Ночью я вижу ее глаза. Я часто просыпаюсь от того, что чувствую – Майя не спит. Она лежит, подложив под голову руку, опираясь локтем в подушку, и смотрит на меня. Скорее всего, она меня не видит, она смотрит сквозь меня, я для нее вроде бы прозрачен, как бы призрачен, а она сама сейчас где-то далеко, глубоко в своих мыслях; и я, чтоб ей не помешать, чуть-чуть только смотрю сквозь ресницы. Мне ужасно хочется обнять ее, ободрить, прижать, поймать губами ускользающую, беззащитную мочку уха, но я не делаю этого; странная мной владеет робость, которую я объясняю лишь тем, что всякий человек имеет право побыть наедине со своими мыслями, пусть даже от них перехватывает, першит в горле.
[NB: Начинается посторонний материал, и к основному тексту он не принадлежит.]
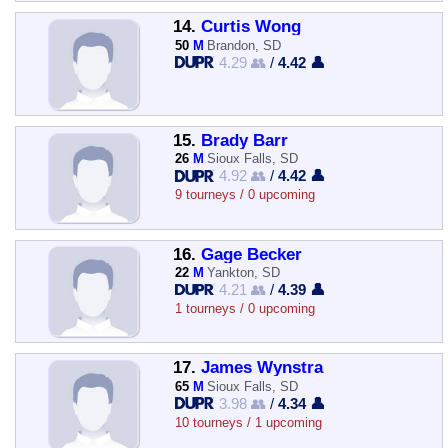
14.
Curtis Wong
50
M
Brandon, SD
4.29 👥
/
4.42 👤
15.
Brady Barr
26
M
Sioux Falls, SD
4.92 👥
/
4.42 👤
9 tourneys / 0 upcoming
16.
Gage Becker
22
M
Yankton, SD
4.21 👥
/
4.39 👤
1 tourneys / 0 upcoming
17.
James Wynstra
65
M
Sioux Falls, SD
3.98 👥
/
4.34 👤
10 tourneys / 1 upcoming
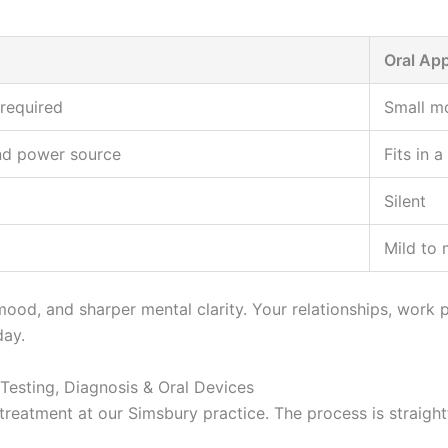
Oral App
required
Small m
nd power source
Fits in a
Silent
Mild to
od, and sharper mental clarity. Your relationships, work per
day.
Testing, Diagnosis & Oral Devices
reatment at our Simsbury practice. The process is straightf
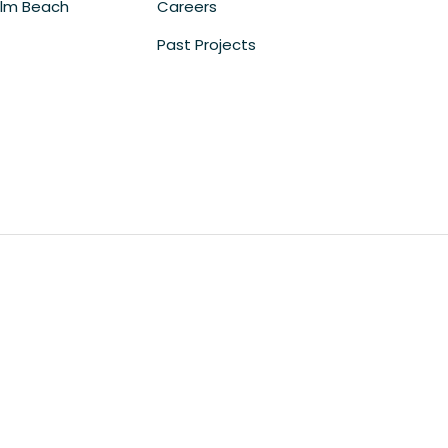
lm Beach
Careers
Past Projects
m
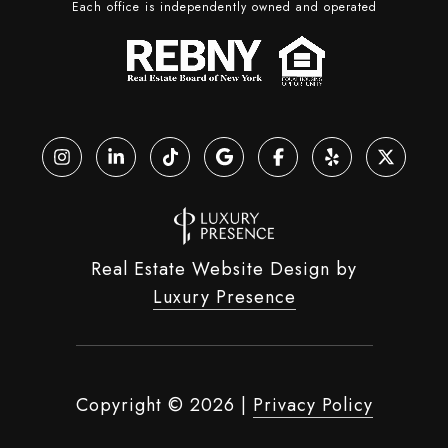
Each office is independently owned and operated
Real Estate Website Design by
Luxury Presence
Copyright ©
2026
|
Privacy Policy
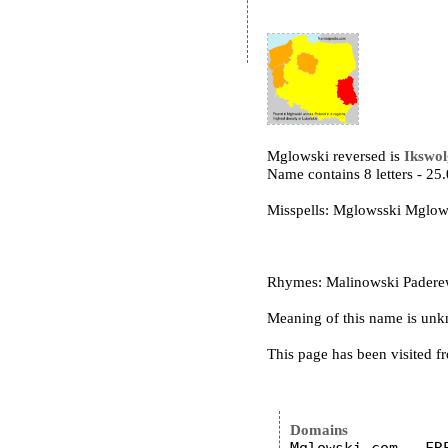
Mglowski reversed is
Ikswo
Name contains 8 letters - 2
Misspells: Mglowsski Mgl
Rhymes: Malinowski Paderews
Meaning of this name is un
This page has been visited f
Domains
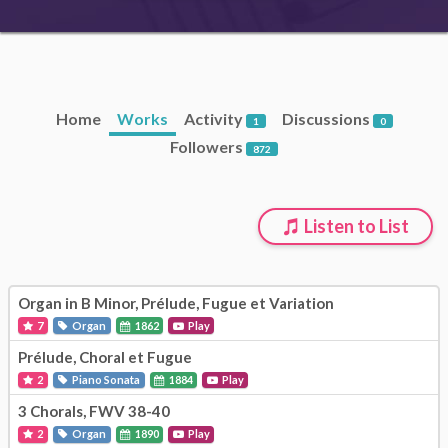
Home
Works
Activity
Discussions
1
0
Followers
872
Listen to List
Organ in B Minor, Prélude, Fugue et Variation
7
Organ
1862
Play
Prélude, Choral et Fugue
2
Piano Sonata
1884
Play
3 Chorals, FWV 38-40
2
Organ
1890
Play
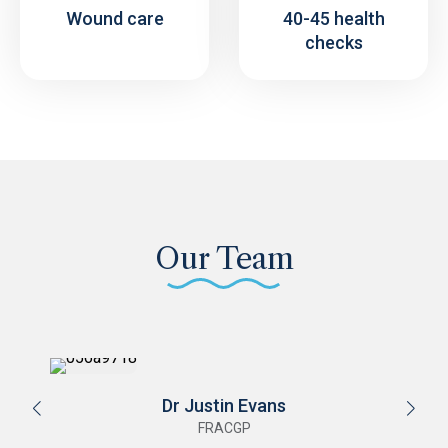
Wound care
40-45 health
checks
Our Team
Dr Stephanie Gault
FRACGP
У Майи хорошие глаза. О них хочется сказать, что они дрожащие, хотя, наверное, это неточное определение, Скорее всего, они какое-то время неподвижны, а потом по ним неожиданно пробегает некоторая рябь (хоть «рябь» – невкусное слово, как сказал бы мой друг, очень-очень большой филолог), и тогда они оживают чудеснейшим образом, как, должно быть, оживает озеро от утреннего ветерка.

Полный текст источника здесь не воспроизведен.